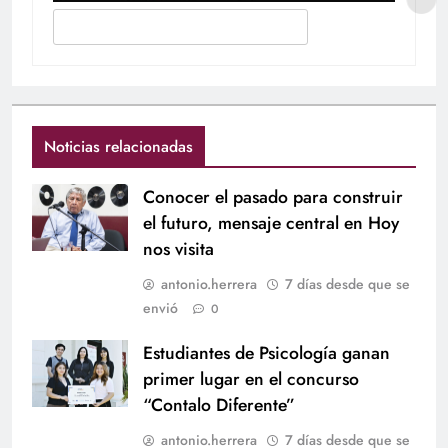
Noticias relacionadas
Conocer el pasado para construir
el futuro, mensaje central en Hoy
nos visita
antonio.herrera
7 días desde que se
envió
0
Estudiantes de Psicología ganan
primer lugar en el concurso
“Contalo Diferente”
antonio.herrera
7 días desde que se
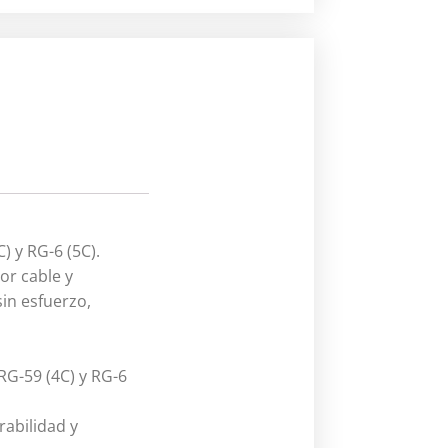
) y RG-6 (5C).
or cable y
in esfuerzo,
RG-59 (4C) y RG-6
rabilidad y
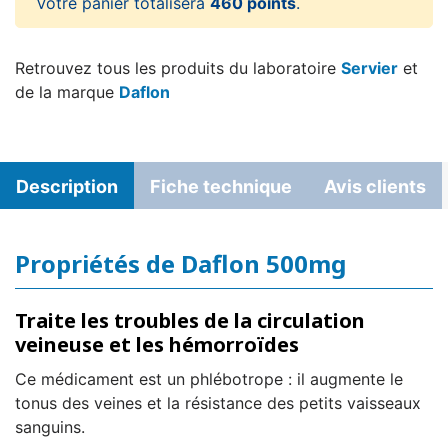
Votre panier totalisera
460 points
.
Retrouvez tous les produits du laboratoire
Servier
et
de la marque
Daflon
Description
Fiche technique
Avis clients
Propriétés de Daflon 500mg
Traite les troubles de la circulation
veineuse et les hémorroïdes
Ce médicament est un phlébotrope : il augmente le
tonus des veines et la résistance des petits vaisseaux
sanguins.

Exercise instructions: An exact, picture-free copy of the listing above is the goal; write it out now.

Response:
Noticias relacionadas
Conocer el pasado para construir
el futuro, mensaje central en Hoy
nos visita
antonio.herrera
7 días desde que se
envió
0
Estudiantes de Psicología ganan
primer lugar en el concurso
“Contalo Diferente”
antonio.herrera
7 días desde que se
) y RG-6 (5C).
or cable y
in esfuerzo,
RG-59 (4C) y RG-6
rabilidad y
Votre panier totalisera
460 points
.
Retrouvez tous les produits du laboratoire
Servier
et
de la marque
Daflon
Description
Fiche technique
Avis clients
Propriétés de Daflon 500mg
Traite les troubles de la circulation
veineuse et les hémorroïdes
Ce médicament est un phlébotrope : il augmente le
tonus des veines et la résistance des petits vaisseaux
sanguins.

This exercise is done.